Le grisâtre des monotonies du passé, parure farouche sur le dos et les doigts brisés à s'enfoncer sous le plexus, à s'arracher le cœur des colères et des chagrins.
Encore lui, l'gamin trop anxiogène, les mains tendues, les paumes garnies de la glaise et de l'obéissance fleurissante, Viktor à cheval sur la bienséance et l'honneur, jamais l'ton du fils devra être affriolant et plus haut que le sien, jamais les yeux perfides s'élèveront pour défier l'autorité du Grand moins grand que les plus
Le silence dans la chambre, le silence qui ne s'étiole jamais, le silence comme un bruit assourdissant de fond, celui qui ne cesse jamais de s'étendre entre les parois du crâne, ronge et dévore, creuse et martèle, le cercueil déjà affranchi.
L'enfance meurtrie à danser sous les fils dorés du destin, fièrement préparé par le géniteur qui n'a de cesse de présenter l'marmot solitaire à ses collègues et les chicos, clamer haut et fort Qu'il va faire un excellent héritier pour les Ambroise, c'est un vrai génie.

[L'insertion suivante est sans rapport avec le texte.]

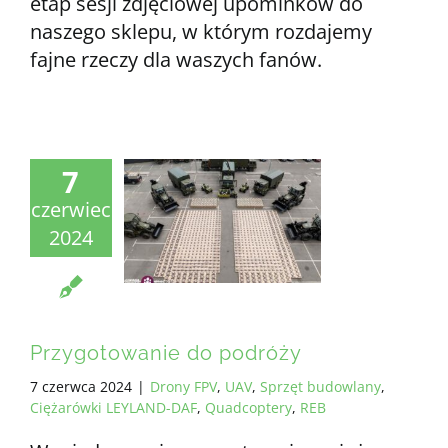
etap sesji zdjęciowej upominków do
naszego sklepu, w którym rozdajemy
fajne rzeczy dla waszych fanów.
7
czerwiec
2024
Przygotowanie do podróży
7 czerwca 2024
|
Drony FPV
,
UAV
,
Sprzęt budowlany
,
Ciężarówki LEYLAND-DAF
,
Quadcoptery
,
REB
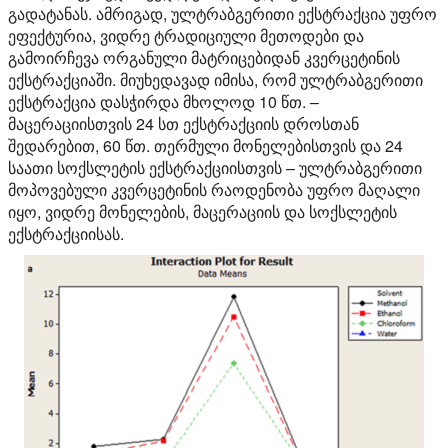
გადატანას. ამრიგად, ულტრაბგერითი ექსტრაქცია უფრო
ეფექტურია, ვიდრე ტრადიციული მეთოდები და
გამოირჩევა ორგანული მატრიცებიდან კვერცეტინის
ექსტრაქციაში. მიუხედავად იმისა, რომ ულტრაბგერითი
ექსტრაქცია დასჭირდა მხოლოდ 10 წთ. –
მაცერაციისთვის 24 სთ ექსტრაქციის დროსთან
შედარებით, 60 წთ. თერმული მონელებისთვის და 24
საათი სოქსლეტის ექსტრაქციისთვის – ულტრაბგერითი
მოპოვებული კვერცეტინის რაოდენობა უფრო მაღალი
იყო, ვიდრე მონელების, მაცერაციის და სოქსლეტის
ექსტრაქციისას.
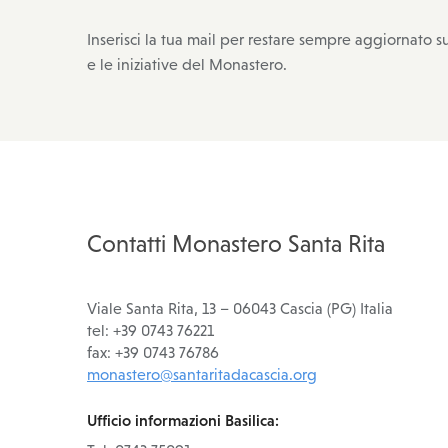
Inserisci la tua mail per restare sempre aggiornato su
e le iniziative del Monastero.
Contatti Monastero Santa Rita
Viale Santa Rita, 13 – 06043 Cascia (PG) Italia
tel: +39 0743 76221
fax: +39 0743 76786
monastero@santaritadacascia.org
Ufficio informazioni Basilica:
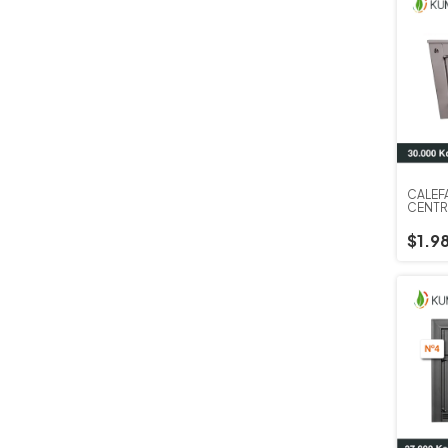
CALEF
CENTR
$1.9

Ça démange dans la tête, le silence glaçant le soir dans la chambre, la solitude exacerbée par dessus les épaules, les cours pourtant bruyantes, les amis comme des jolies parures, l'amour à foison et les mains jamais déliées.
Alors les ongles s'enlisent dans la chair souple du corps, incapable de savoir pourquoi le solitaire minuit dérobe toutes les pensées fluettes, l'ennui qui n'a de cesse de se revêtir autour des épaules.
Viktor trop pressant, Viktor trop asphyxiant, comme si c'était un truc familial, d'être aussi étouffant. Les gestes lourds sur la carrure frêle du gamin, les rafles sur les joues et les claques contre les mains lorsque les phalanges manquent les dents du piano, que le pouvoir n'est pas suffisamment fonctionnel mais qu'il fallait se rendre à l'évidence, Jules-Augustin incapable de correctement s'en servir, Viktor qui ne s'y est plus intéressé.
Usé et pourtant si radieux, les lippes toujours scellées aux tempes, les histoires d'Isabeau sont belles, entre les étoiles explosives, l'amour abrasif du soleil pour la lune, la mer mélancolique des reflets de son âme-sœur.
Maman qui n'a de cesse de parler de l'amour, comme d'un rêve trop doux pour exister, les émois éteints depuis des années maintenant pourtant si incandescents autrefois.
Jules-Augustin s'éloigne des sentiers princiers qu'on lui réserve entre quatorze et dix sept heures, Viktor jamais là et Isabeau trop occupée, les nourrisses dépassées et l'gamin qui se faufile entre les silhouettes, se glisse jusqu'aux égouts pour suivre les copains qui veulent que les viscères se tordent des sensations fortes.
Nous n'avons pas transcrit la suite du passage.